SAN JUAN, Puerto Rico (AP) — A Pennsylvania woman who disappeared more than 30 years ago in a case that baffled authorities, who later declared her legally dead, has been found alive in a nursing home in Puerto Rico. .

Patricia Kopta left her husband and siblings and wandered northern Puerto Rico for a while before being taken as a ‘needy’ person to the seniors’ residence in 1999, according to details revealed during a press conference this week in Ross Township, where he was living at the time.

Known as a street preacher in her hometown, Kopta initially kept her past in Puerto Rico a secret, but because she suffered from dementia she began to reveal details, the Ross Township deputy police chief said. , Brian Kohlhepp.

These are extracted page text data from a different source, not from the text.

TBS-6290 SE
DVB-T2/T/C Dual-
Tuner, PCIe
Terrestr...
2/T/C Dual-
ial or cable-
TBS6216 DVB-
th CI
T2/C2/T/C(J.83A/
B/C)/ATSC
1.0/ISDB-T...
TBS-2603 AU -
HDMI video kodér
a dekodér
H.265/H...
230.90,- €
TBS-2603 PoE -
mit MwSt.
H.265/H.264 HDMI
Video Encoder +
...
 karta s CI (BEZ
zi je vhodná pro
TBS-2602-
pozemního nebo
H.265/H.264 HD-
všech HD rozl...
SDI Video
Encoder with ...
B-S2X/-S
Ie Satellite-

Last year, a social worker at the residence had enough information to alert authorities in her country to the woman, now 83. A DNA test confirmed his identity, Kohlhepp said.

Her husband, Bob Kopta, and his 78-year-old sister, Gloria Smith, provided details of Kopta’s life during the press conference and in phone interviews Friday with The Associated Press.

Patricia Kopta had been nicknamed “The Sparrow” for her slender figure and often frequented parking lots and busy roads in the mostly residential community of about 31,000 people north of Pittsburgh, warning passers-by and motorists of the end of the world. .

But before she started preaching, Kopta was an exceptional student who became a model and a dance teacher. After graduating from high school, she worked in finance at a Pittsburgh plate glass company and attended weekly ballroom dancing events, according to her family.

Before getting married, she was vacationing in Puerto Rico with her friends, Smith recalls.

“He loved the sea, the beach, the hot sun,” Smith told the AP.

Smith added that her sister quit her job at the glass company after 10 years due to migraine headaches which doctors attributed to stress. She then got a job as an elevator operator at the Pittsburgh Art Institute. It was then that those close to her noticed a change in her.

“He said he saw an angel there,” Smith recalled.

Soon after, Kopta began preaching and was briefly admitted to an institution after doctors diagnosed her with a “delusion of grandeur” and concluded that she had signs of schizophrenia. Once released, she continued to preach until her disappearance in 1992.

“I came home one night and she was gone,” Bob Kopta told the AP.

The disappearance baffled the authorities and the family. The police even went so far as to consult a psychic, while Kopta recalled that his wife once mentioned that she would like to go to Puerto Rico because of its mild climate. So he placed ads in Puerto Rican newspapers, but never received a response.

Years passed without any sign of her. He was issued a death certificate approximately seven years after his disappearance.

“I’ve been through a lot,” said Bob Kopta, a retired truck driver. “Every time they found a dead body somewhere (I wondered), ‘Is that Patricia? Is it Patricia?